Start of Material for this task
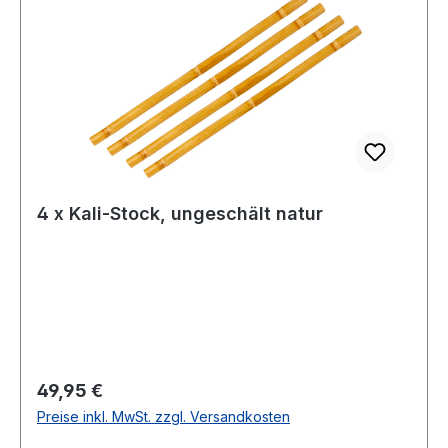
4 x Kali-Stock, ungeschält natur
Regulärer Preis:
49,95 €
Preise inkl. MwSt. zzgl. Versandkosten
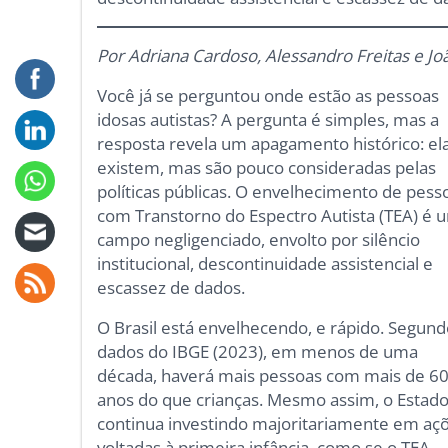
Por Adriana Cardoso, Alessandro Freitas e Joã
Você já se perguntou onde estão as pessoas
idosas autistas? A pergunta é simples, mas a
resposta revela um apagamento histórico: el
existem, mas são pouco consideradas pelas
políticas públicas. O envelhecimento de pess
com Transtorno do Espectro Autista (TEA) é 
campo negligenciado, envolto por silêncio
institucional, descontinuidade assistencial e
escassez de dados.
O Brasil está envelhecendo, e rápido. Segun
dados do IBGE (2023), em menos de uma
década, haverá mais pessoas com mais de 6
anos do que crianças. Mesmo assim, o Estad
continua investindo majoritariamente em aç
voltadas à primeira infância, como se o TEA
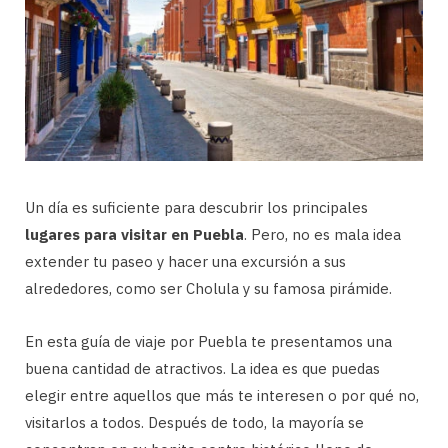
Un día es suficiente para descubrir los principales
lugares para visitar en Puebla
. Pero, no es mala idea
extender tu paseo y hacer una excursión a sus
alrededores, como ser Cholula y su famosa pirámide.
En esta guía de viaje por Puebla te presentamos una
buena cantidad de atractivos. La idea es que puedas
elegir entre aquellos que más te interesen o por qué no,
visitarlos a todos. Después de todo, la mayoría se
End of Material for this task
== Task description ==
Print exactly the lines from the one containing "En esta guía" through the last line of the records above, both included.

== Answer for the task ==
En esta guía de viaje por Puebla te presentamos una
buena cantidad de atractivos. La idea es que puedas
elegir entre aquellos que más te interesen o por qué no,
visitarlos a todos. Después de todo, la mayoría se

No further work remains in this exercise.